TO DO =>
Copy exactly the line that contains "通过对大自然的探索与观察" plus all remaining lines of the data, and leave out every line before it.

*** SUPPLIED MATERIAL ***

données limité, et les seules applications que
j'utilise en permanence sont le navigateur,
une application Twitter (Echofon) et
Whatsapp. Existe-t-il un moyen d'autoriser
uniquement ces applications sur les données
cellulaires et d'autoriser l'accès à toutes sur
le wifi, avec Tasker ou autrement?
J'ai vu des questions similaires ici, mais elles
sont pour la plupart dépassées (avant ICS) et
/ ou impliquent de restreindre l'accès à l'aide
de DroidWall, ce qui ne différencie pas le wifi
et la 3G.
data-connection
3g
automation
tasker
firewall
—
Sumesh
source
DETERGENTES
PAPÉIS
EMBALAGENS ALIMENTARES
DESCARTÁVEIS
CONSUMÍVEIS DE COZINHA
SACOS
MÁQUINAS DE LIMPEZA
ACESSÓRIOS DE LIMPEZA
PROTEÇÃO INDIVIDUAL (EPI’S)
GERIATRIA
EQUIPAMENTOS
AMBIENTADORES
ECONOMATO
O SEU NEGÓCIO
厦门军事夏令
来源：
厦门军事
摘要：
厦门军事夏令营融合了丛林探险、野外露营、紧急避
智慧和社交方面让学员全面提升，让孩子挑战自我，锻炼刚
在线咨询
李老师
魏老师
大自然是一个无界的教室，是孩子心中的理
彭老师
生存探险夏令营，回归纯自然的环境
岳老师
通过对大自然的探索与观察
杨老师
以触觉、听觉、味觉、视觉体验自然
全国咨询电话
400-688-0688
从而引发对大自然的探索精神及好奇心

*** End of SUPPLIED MATERIAL ***

WRITTEN REPLY =>
通过对大自然的探索与观察
杨老师
以触觉、听觉、味觉、视觉体验自然
全国咨询电话
400-688-0688
从而引发对大自然的探索精神及好奇心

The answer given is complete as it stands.